Rage surged, white-hot and absolute. I roared, spinning, my tail whipping around like a living weapon. It connected with sickening force against one warrior’s throat. He collapsed, choking, claws scrabbling at his crushed windpipe. The other lunged, driving me toward the shimmering edge of a sulfur pool, his face a mask of triumphant hatred.
"The humans die!" he snarled, spittle flying. "And the traitors who shield them!"
"Try," I growled back, feinting, then driving forward, my claws finding the vulnerable hollow beneath his jaw. Hot blood sprayed across my chest. His eyes widened, surprised, then glazed over as the light faded.
I spun, desperate, scanning the chaos. Zarvash fought like a whirlwind of bronze death, his blade weaving intricate patterns, leaving bleeding Ignarath in his wake. Vega stood guard over the fallen, her small knife darting with surprising lethality.
And Hawk?—
There. Locked in combat with an Ignarath easily twice her mass. She moved like quicksilver, impossibly fast, her human agility a startling counterpoint to his brute strength. Her blade flashed, biting deep into his exposed side. Dark blood splattered her arm.

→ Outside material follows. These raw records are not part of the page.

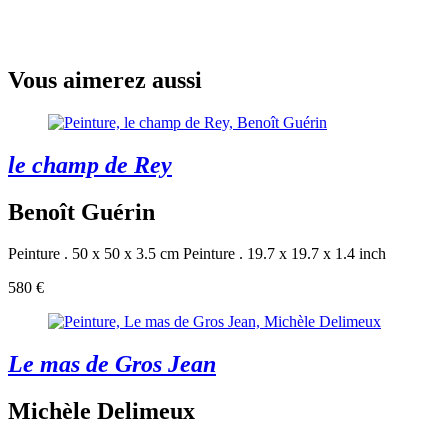
Vous aimerez aussi
le champ de Rey
Benoît Guérin
Peinture . 50 x 50 x 3.5 cm
Peinture . 19.7 x 19.7 x 1.4 inch
580 €
Le mas de Gros Jean
Michèle Delimeux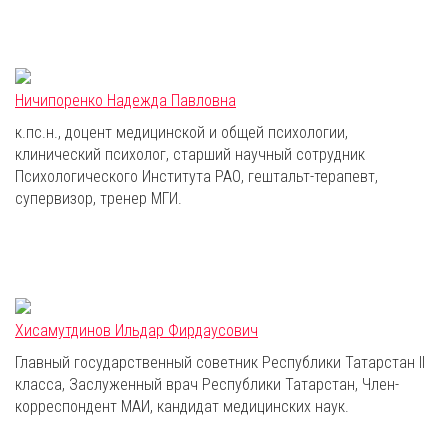
Ничипоренко Надежда Павловна
к.пс.н., доцент медицинской и общей психологии,
клинический психолог, старший научный сотрудник
Психологического Института РАО, гештальт-терапевт,
супервизор, тренер МГИ.
Хисамутдинов Ильдар Фирдаусович
Главный государственный советник Республики Татарстан II
класса, Заслуженный врач Республики Татарстан, Член-
корреспондент МАИ, кандидат медицинских наук.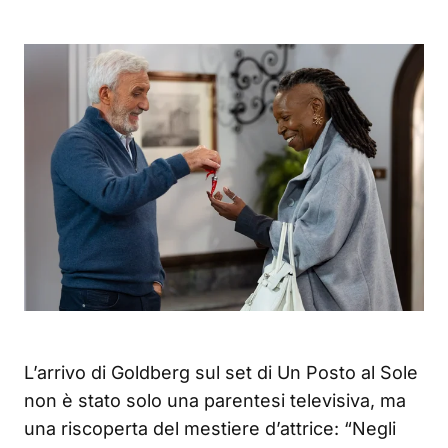
L’arrivo di Goldberg sul set di Un Posto al Sole
non è stato solo una parentesi televisiva, ma
una riscoperta del mestiere d’attrice: “Negli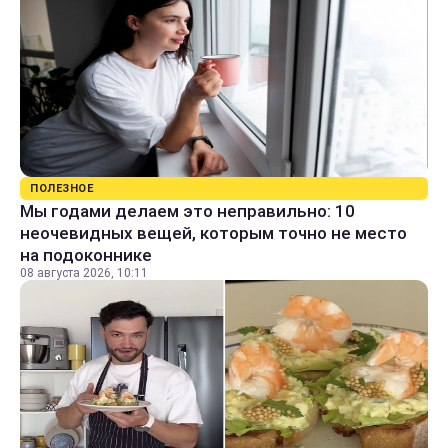
ПОЛЕЗНОЕ
Мы годами делаем это неправильно: 10
неочевидных вещей, которым точно не место
на подоконнике
08 августа 2026, 10:11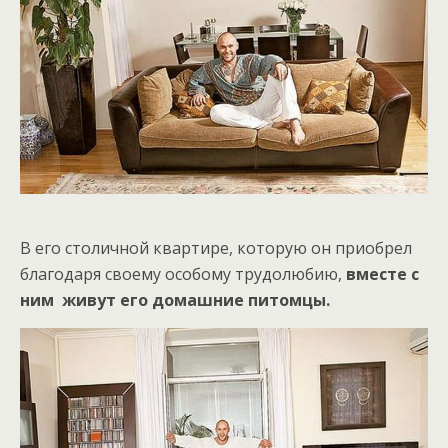
В его столичной квартире, которую он приобрел
благодаря своему особому трудолюбию,
вместе с
ним живут его домашние питомцы.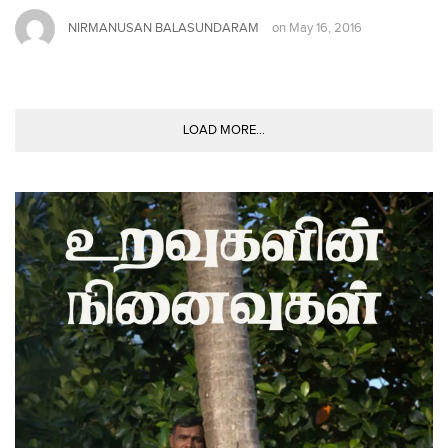
NIRMANUSAN BALASUNDARAM
on
May 16, 2016
LOAD MORE...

A surge of fierce, possessive pride roared through me. My vrakasha. My warrior mate.
Then I saw it. The second attacker. He was closing on her blind side.
She sensed him, turning, but a fraction too late. His massive, rock-hard fist slammed into her ribs. The sound—a sickening crunch—echoed across the battlefield, louder than the cries and the clash of steel. It stopped my heart.
She staggered, her face twisting in a mask of agony, but somehow, impossibly, she stayed on her feet. Pivoting on pure instinct, she drove her blade upward, burying it hilt-deep in the attacker’s throat with a final, desperate surge of strength. Blood erupted, drenching her. The Ignarath gurgled, collapsing at her feet.
But she wavered, one arm clamped tight around her side. Even from yards away, I saw the unnatural bulge beneath the harness, the way her body listed.
Something inside me fractured. Shattered into a million razor-sharp pieces.
Thought ceased. Strategy vanished. There was only her.
I launched myself across the battlefield, a meteor of black scales and unrestrained fury. Two more Ignarath moved to block me. They might as well have tried to stop an avalanche. I tore through them. One shrieked as I sheared his wing off at the shoulder in a spray of gore. The other met a stone outcrop with enough force to liquefy his spine. I felt the bones give way under my grip.
I reached her just as her knees buckled. My arms swept around her, rage warring with a desperate tenderness I didn’t know I possessed. I lowered her gently, carefully, beside the still forms of her friends.
"Fine," she gasped, her face bleached white, lips bloodless save for a thin trickle leaking from one corner. "Just … winded …"
Liar. It tore at me. Through the dark fabric of her undershirt, a bruise was already blooming, deep purple even against her dark skin. Her breathing hitched, shallow and painful. Internal damage. Severe.
Cold terror, absolute and paralyzing, seized me, threatening to freeze me solid. Not a scratch. Not a bruise. This … this could kill her.
"Hold on." The growl rumbled deep inside me, raw with fear. I scooped her up, cradling her against me, agonizingly aware of her broken ribs, her fragile human frame. "Just hold on,vrakasha. Stay with me."
Zarvash materialized beside me, smeared with blood, his breathing harsh. "Go!" he commanded, his sharp eyes taking in Hawk’s pallor, the blood at her mouth. "Healing caverns. Now. We'll handle this."